O filme é um deleite para os olhos. O figurino chiquérrimo e o passeio de Holly e Paul pelas ruas de Nova York reforçam a atmosfera de sonho da história. A protagonista é a própria gata-borralheira após o encontro com a fada madrinha. E, com seu jeitinho doce da garota do interior, ela consegue combinar ingenuidade e esperteza, sinceridade e dissimulação, elegância e desleixo, além de ser atrapalhada e ter um talento nato para se meter em confusão.


Um dos meus momentos preferidos do filme (além do passeio citado acima) é a partida de Doc na rodoviária. Apesar de ser um cara simples da zona rural do Texas e de ser, legalmente, marido de Holly (não vou entrar no mérito de ela ter 14 anos na época do casamento), ele sabe que ela nunca lhe pertenceu de fato, ao contrário de todos os caras que passam brevemente pela vida dela e já se acham seus donos. Doc sempre soube que ela era o "bicho do mato" que um dia abriria as asas e voaria para longe e, mesmo de coração partido, ele a deixa ir. Acho essa cena bonita demais.

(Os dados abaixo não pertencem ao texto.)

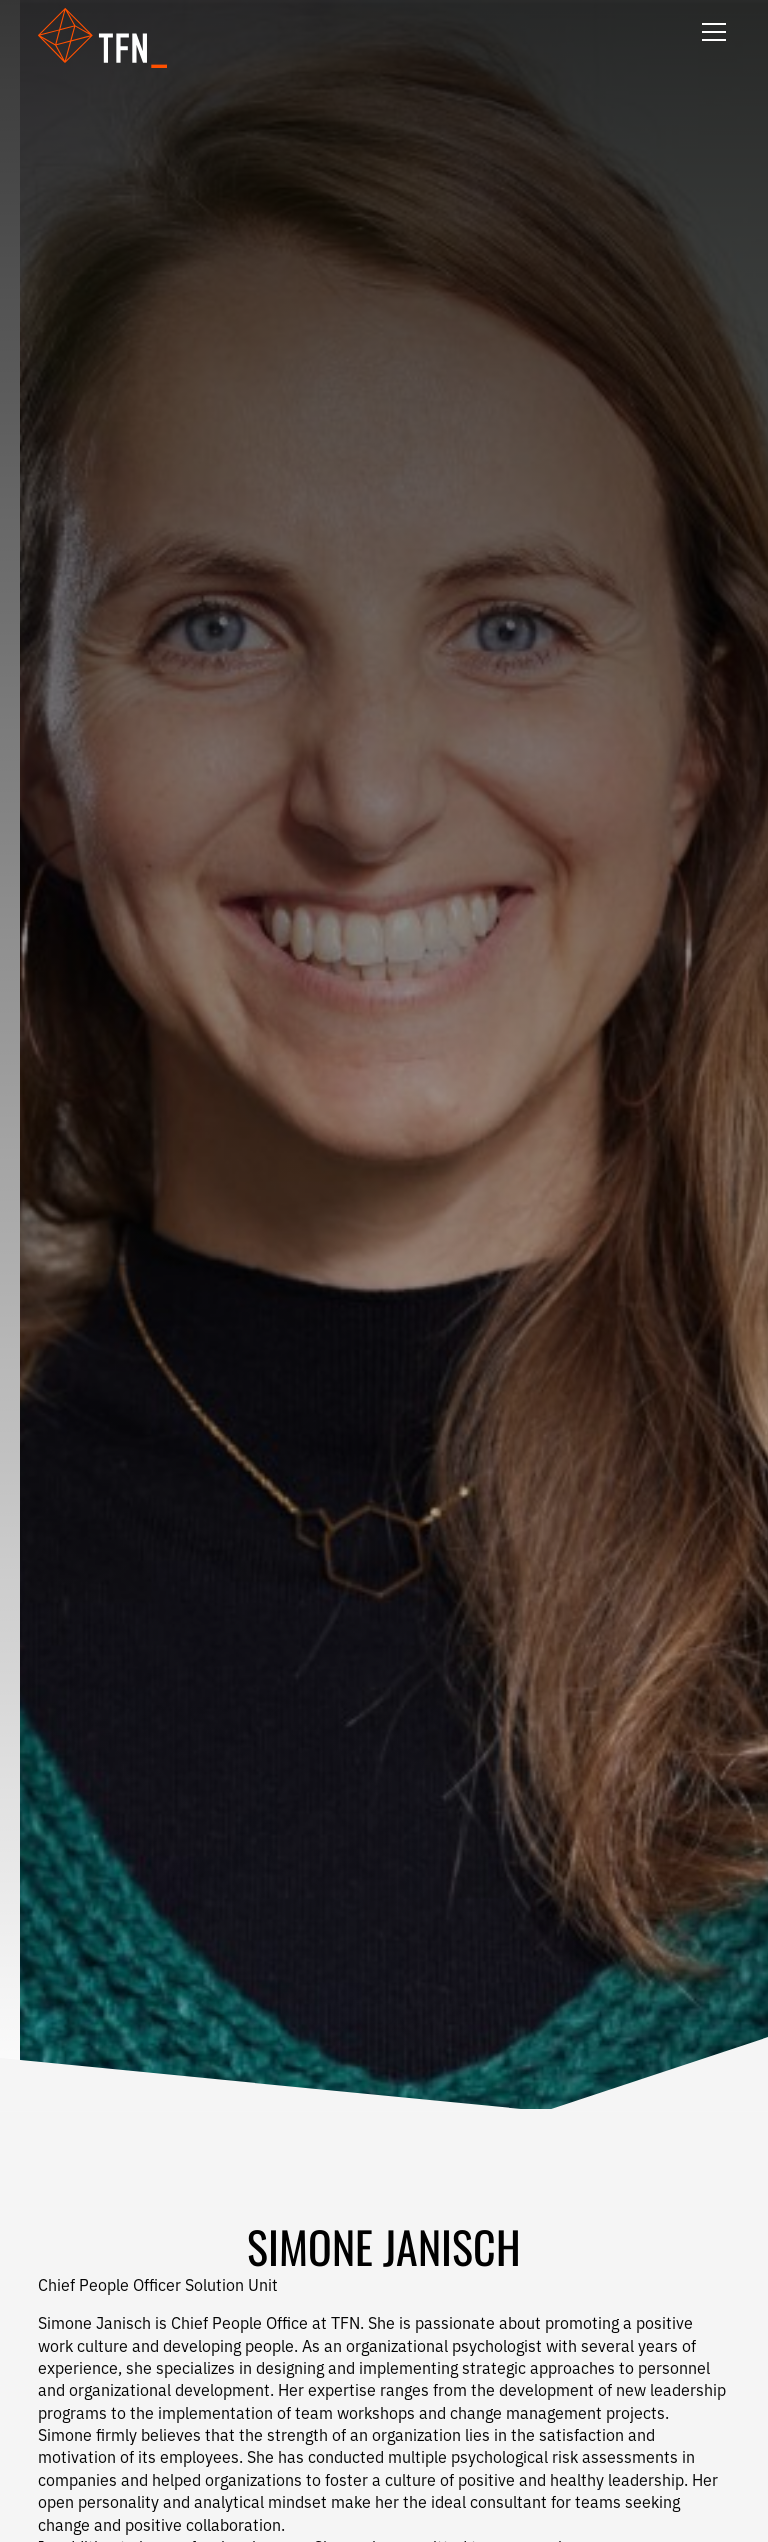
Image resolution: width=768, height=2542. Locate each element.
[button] (115, 38)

Bem, se o filme acerta ao deixar de fora os comentários preconceituosos contra lésbicas e negros, derrapa ao apresentar o personagem estereotipado do vizinho japonês (que é interpretado por um ator que nem asiático é). De novo, um erro muito comum em obras mais antigas, que felizmente estão tentando não cometer mais hoje em dia.


Sobre o personagem brasileiro, foram felizes ao trocar seu sobrenome de Ybarra-Jaegar por Silva Pereira, mas tropeçaram ao mostrá-lo chegando de um passeio com Holly trazendo lanças de tourada (oi??) e quando ela treina seu português ouvindo lições... com sotaque de Portugal (pelo menos não era espanhol, né?).


Uma comédia romântica bacana com um visual incrível e uma atriz megacarismática. E ainda tem a participação do gatão amarelo. Impossível não gostar.